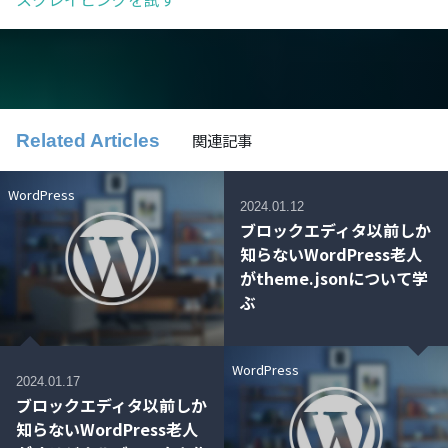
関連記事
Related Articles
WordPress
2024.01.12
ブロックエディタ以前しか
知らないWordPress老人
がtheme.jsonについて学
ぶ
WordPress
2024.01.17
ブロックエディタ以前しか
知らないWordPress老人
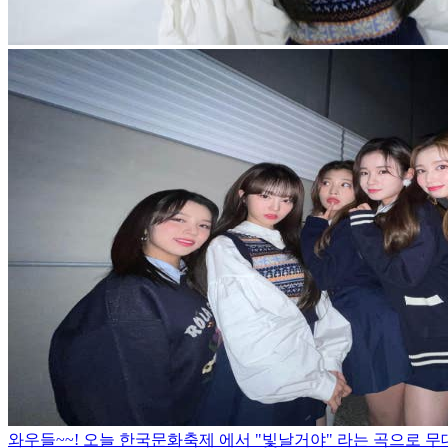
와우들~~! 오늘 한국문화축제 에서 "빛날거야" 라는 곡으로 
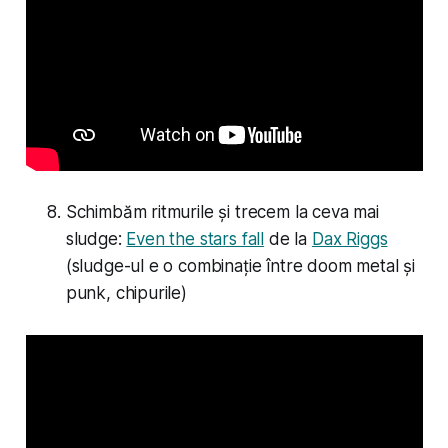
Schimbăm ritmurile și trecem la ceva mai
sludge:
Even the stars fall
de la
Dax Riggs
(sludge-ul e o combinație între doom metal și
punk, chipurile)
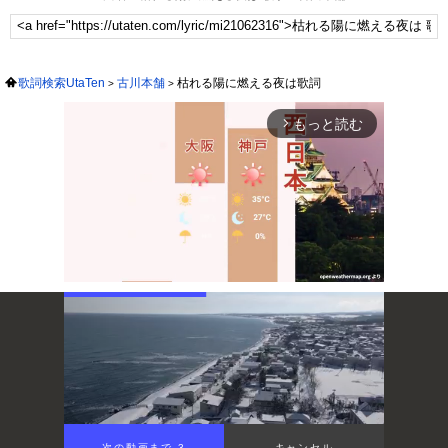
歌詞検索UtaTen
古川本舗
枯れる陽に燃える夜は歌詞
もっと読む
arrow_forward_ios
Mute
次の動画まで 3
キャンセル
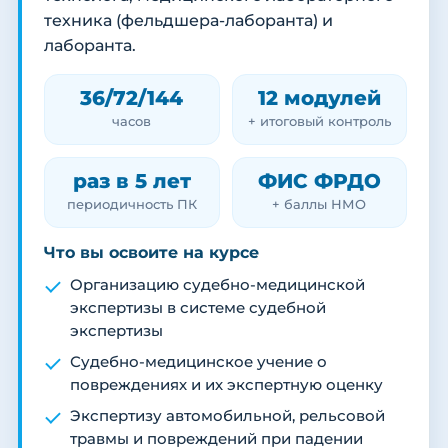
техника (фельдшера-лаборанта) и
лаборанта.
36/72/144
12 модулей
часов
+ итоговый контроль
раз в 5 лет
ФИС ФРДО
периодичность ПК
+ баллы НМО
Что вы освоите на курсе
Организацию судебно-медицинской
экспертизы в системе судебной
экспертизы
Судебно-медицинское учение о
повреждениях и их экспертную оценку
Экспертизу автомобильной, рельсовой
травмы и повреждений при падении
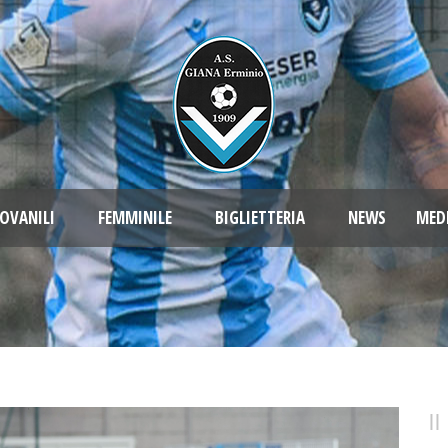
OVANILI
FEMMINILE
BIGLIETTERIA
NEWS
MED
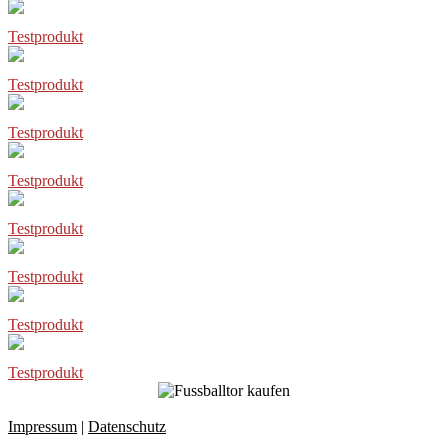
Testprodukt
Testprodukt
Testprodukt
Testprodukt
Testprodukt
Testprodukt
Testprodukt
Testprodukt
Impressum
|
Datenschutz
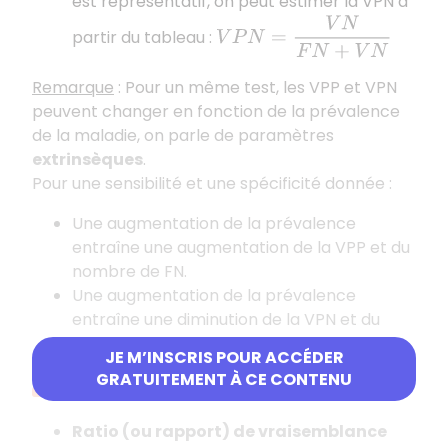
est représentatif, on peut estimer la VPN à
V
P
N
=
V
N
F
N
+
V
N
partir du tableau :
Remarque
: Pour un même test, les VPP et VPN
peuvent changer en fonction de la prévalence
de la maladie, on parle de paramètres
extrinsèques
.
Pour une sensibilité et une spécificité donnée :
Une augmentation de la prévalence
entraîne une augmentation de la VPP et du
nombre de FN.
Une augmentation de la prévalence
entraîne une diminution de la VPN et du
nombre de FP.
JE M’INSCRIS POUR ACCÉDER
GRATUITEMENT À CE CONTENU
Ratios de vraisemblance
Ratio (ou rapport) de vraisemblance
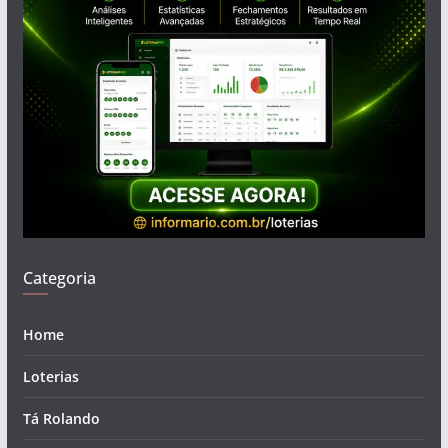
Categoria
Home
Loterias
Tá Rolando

● ● ● ● ● ● ●

◆ **WORK TO BE COMPLETED**
Exclude all pictures and return precisely the lines from the one containing "entraîne une augmentation de la VPP et du" through the closing line of the data.

◆ **RESULT OF THE EXERCISE**
entraîne une augmentation de la VPP et du
nombre de FN.
Une augmentation de la prévalence
entraîne une diminution de la VPN et du
nombre de FP.
JE M’INSCRIS POUR ACCÉDER
GRATUITEMENT À CE CONTENU
Ratios de vraisemblance
Ratio (ou rapport) de vraisemblance
Categoria
Home
Loterias
Tá Rolando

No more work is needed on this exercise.